For some reason, a long time ago, we went to see Evita at the movies.  The first scene might be in a dark bar with Antonio Banderas pulled up to it.  It might not.  I’m drawing on a harshly repressed memory.  Anyway, I vividly remember the moment Antonio turns his head away from the bar and towards the camera and begins to sing.  Everything inside me died (it recovered later, don’t be alarmed).  I mention this because I had a similar experience at the start of La La Land.

But that changed.  Slowly, and then suddenly.

I often come out of movies a bit disappointed.  This is what I want when I leave a movie: I want to find the real world jarring as I emerge into it again.  That doesn’t happen very often.  Mostly I hang on to myself, and do not escape, and the world afterwards is not changed by some internal transfiguration in me – transformed as I hope to be by art.

Who knows, is this the start of something wonderful and new

Or one more dream that I cannot make true?


That was the moment, when Sebastian was singing those lines on a pier in the dusk, that I went from the theatre and over into the world of the movie.  Maybe the problem isn’t with movies, maybe the problem is with cynicism and the blunting of age, it gets harder to get pulled across the line from the theatre seat into the world of the movie.  We know too much where the shadows on the wall in front of us come from.

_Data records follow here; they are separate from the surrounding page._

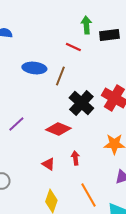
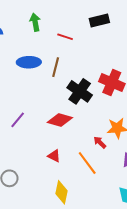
green arrow: (86, 25) -> (35, 22), moved
red arrow: (75, 158) -> (100, 142), moved, turned -32
orange line: (88, 195) -> (87, 163), moved

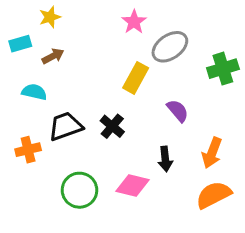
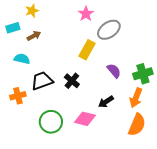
green cross: (223, 69) -> (143, 74), moved
black arrow: (165, 159) -> (106, 102), turned 63
orange semicircle: (214, 195) -> (137, 125), turned 140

I shouldn’t have liked the big number in the planetarium, but I did.  I liked it because I loved Rebel With a Cause when I saw it, and because the music begins with a woodwind phrase which evokes – for me – Debussy, and because when you see two characters you like in a film who are flirting along the line of love you hope they fall in love.  Even if heartache is guaranteed.

Who knows, is this the start of something wonderful and new

Or one more dream that I cannot make true?


The magic of the film then stirred in me the desire to be better myself, to live a better life, to be a better person.  I am a romantic, an idealist.  A disappointed one.  Disappointed in myself first and most.  It’s art that covers the cracks up, and makes me feel hopeful.  So the fantasy on the screen stirred up fantasy in myself. For a time.

Afterwards, when we came downstairs and out onto Courtney Place, it was a shock to be out in Wellington on Friday night: the clamour of the bars, the warmth of the evening breeze chasing the cars through red lights.  And the beggars.  And the young couples brushing hands as they swung away up the footpath.  But this was not a movie set, the gutters not swept clean, the streetlights not props to dance around.  Not a place for romance then but romance lives in it.

Something wonderful and new, and a dream you cannot make true.